A Former Grocery Warehouse in Gowanus Becomes Offices
While many office landlords think that the coronavirus outbreak has slowed commercial leasing to a crawl in New York City, Joseph Hamway believes that the pandemic has benefited his new project, a warehouse-to-office conversion in Gowanus, Brooklyn.
“Many people no longer feel comfortable taking mass transportation into Manhattan,” he said, noting that companies are looking for space closer to where their employees live, which is often in Brooklyn.
The two warehouses at 124 Ninth Street, between Second Avenue and the Gowanus Canal, have been renovated into 200,000 square feet of offices and retail. Hamway’s firm, Industrie Capital Partners, ground-leased the assemblage in 2015, and proceeded to empty it of tenants, including several artist and musician groups as well as a wholesale cabinet retailer. Eighteen months ago, the firm started a full gut renovation of the buildings, including two new lobbies, new mechanical and plumbing systems, new elevators, new ventilation with CDC-rated air filters, four roof decks, bike storage and outdoor seating.
Hamway has dubbed the project “Roulston House,” after Thomas Roulston, who used the two- and four-story buildings as warehouses for his grocery business a century ago. The structures are made out of heavy timber and brick; much of the original wood has been restored, and in some cases, repurposed in the lobby.

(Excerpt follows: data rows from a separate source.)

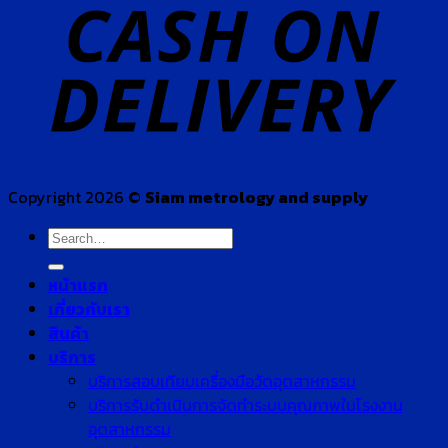
Copyright 2026 ©
Siam metrology and supply
Search
for:
หน้าแรก
เกี่ยวกับเรา
สินค้า
บริการ
บริการสอบเทียบเครื่องมือวัดอุตสาหกรรม
บริการรับดำเนินการจัดทำระบบคุณภาพในโรงงาน
อุตสาหกรรม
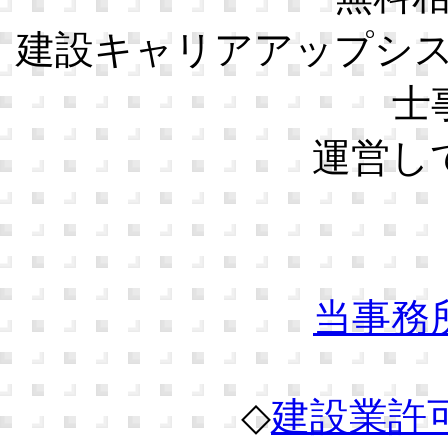
建設キャリアアップシ
士
運営し
当事務
◇
建設業許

Mother New York, a media and marketing firm, recently inked a 61,000-square-foot lease for the top two floors of the larger, four-story building, along with a portion of the building’s 4,000-square-foot roof deck. On the ground floor, Sixpoint Brewery and Gutter Bowling have taken roughly 23,000 square feet and 13,000 square feet, respectively. There are also 60,000 square feet of prebuilt offices on the second floor. Tenants are expected to begin moving in early next year.
Those are not the only deals, said Hamway. Two more large leases are out for the remainder of the building’s office space, and he hopes to rent the remainder of the ground-floor retail to a London-based food hall. Asking rents are around $50 a square foot for both retail and office.
He said he’d been hearing from tenants who were coming from other trendy Brooklyn neighborhoods but wanted cheaper and more up-to-date space.
“We’re seeing a lot of tenants from Dumbo because they’re feeling like Gowanus is what Dumbo was when they signed their leases 10 years ago,” said Hamway. “It’s the first big office project in Gowanus that’s brand new and Class A. And a lot of people call me and tell me that they’re so happy I did this, because there was so much demand for this, but there was no product.”